This wiki service has now been shut down and archived
Technology Workshop 1
Return to the main page
Topic: Data streamings strategies
Much of today’s data is available as a continuous stream, from sensors or as a by-product of effectively continuous activity, such as the conduct of electronic business, the global interaction with games or Web2.0 services. Often, the rate of data emerging from these sources is such that it is infeasible to keep it and apply batch analyses. Frequently, the scientists want to use the information dynamically, e.g. on the recognition of a particular temporal variation in astronomic data, commission spectroscopic data capture by some other instrument.
In the data streaming model, input data are usually not available for random access, and the system has no control over the order with which data arrive to be processed.
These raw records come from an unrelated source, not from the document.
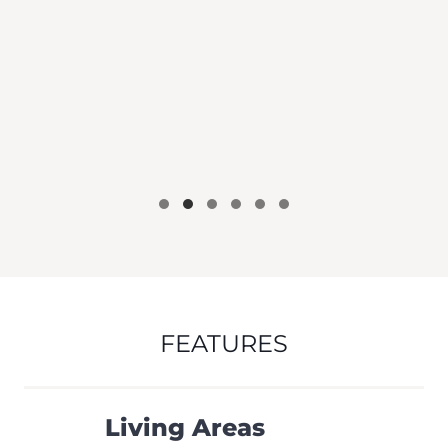
FEATURES
Living Areas
Ceiling Fans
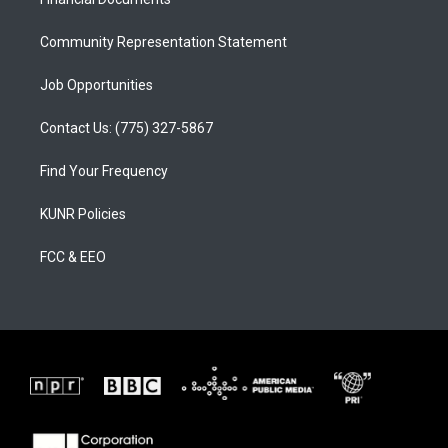
a
k
m
Community Representation Statement
Job Opportunities
Contact Us: (775) 327-5867
Find Your Frequency
KUNR Policies
FCC & EEO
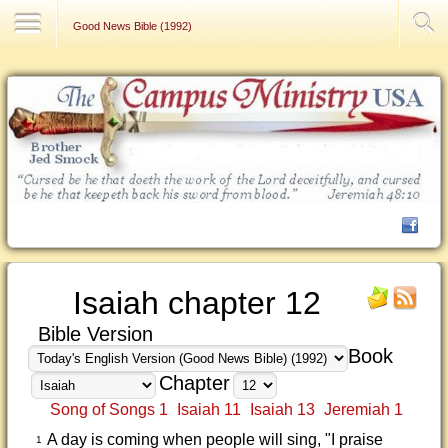
Contact Us
Good News Bible (1992)
Isaiah chapter 12
Bible Version
Book
Chapter
Song of Songs 1
Isaiah 11
Isaiah 13
Jeremiah 1
A day is coming when people will sing, "I praise
1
Moreover, data can possibly be unbounded in size. And finally, once an element has been processed, potentially it cannot be recovered - unless it is explicitly stored.
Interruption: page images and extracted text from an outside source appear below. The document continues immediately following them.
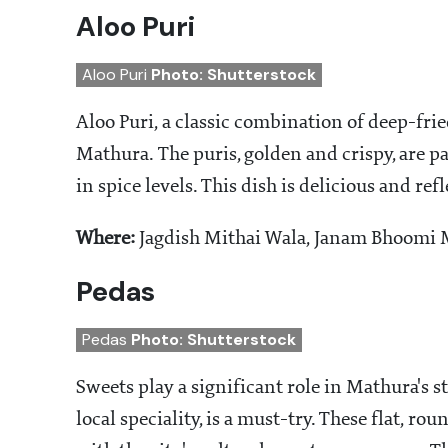
Aloo Puri
Aloo Puri
Photo: Shutterstock
Aloo Puri, a classic combination of deep-frie
Mathura. The puris, golden and crispy, are pa
in spice levels. This dish is delicious and ref
Where:
Jagdish Mithai Wala, Janam Bhoomi M
Pedas
Pedas
Photo: Shutterstock
Sweets play a significant role in Mathura's s
local speciality, is a must-try. These flat,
The preceding DIR workshop encountered many examples of data-streaming applications, especially in the scientific field, and identified the gains obtained and challenges to be overcome. By bringing together data-streaming experts, this workshop will develop that understanding further and propose research strategies. The workshop will analyse the experiences obtained in implementing real applications, and in building the existing technologies. In many cases, the experts will contribute their current research. The workshop will identify the factors that hamper the applicability of data-streaming architectures, and propose strategies by which they may be overcome.
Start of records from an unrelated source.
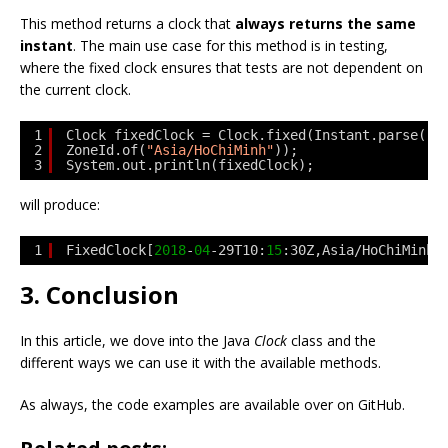
This method returns a clock that
always returns the same
instant
. The main use case for this method is in testing,
where the fixed clock ensures that tests are not dependent on
the current clock.
1
Clock fixedClock = Clock.fixed(Instant.parse(
"2
2
ZoneId.of(
"Asia/HoChiMinh"
));
3
System.out.println(fixedClock);
will produce:
1
FixedClock[
2018
-
04
-29T10:
15
:30Z,Asia/HoChiMinh]
3. Conclusion
In this article, we dove into the Java
Clock
class and the
different ways we can use it with the available methods.
As always, the code examples are available over on GitHub.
Overview of alternative solutions: streaming-query notations, streaming data-selection and derivation algorithms, evaluating streaming-queries and the optimisation of data-streaming systems.
The workshop is by invitation only, because we seek to keep to fewer than 30 participants, so that we can invest a great deal of the time in creative and detailed small-group discussions. If you are working on data-streaming techniques or if your research has demanding data-streaming requirements, please email Malcolm (firstname.lastname@example.org) or Paolo (email@example.com) with a note about your reason for wishing to attend and we will almost certainly invite you, unless we have reached or maximum number plus a few reserves.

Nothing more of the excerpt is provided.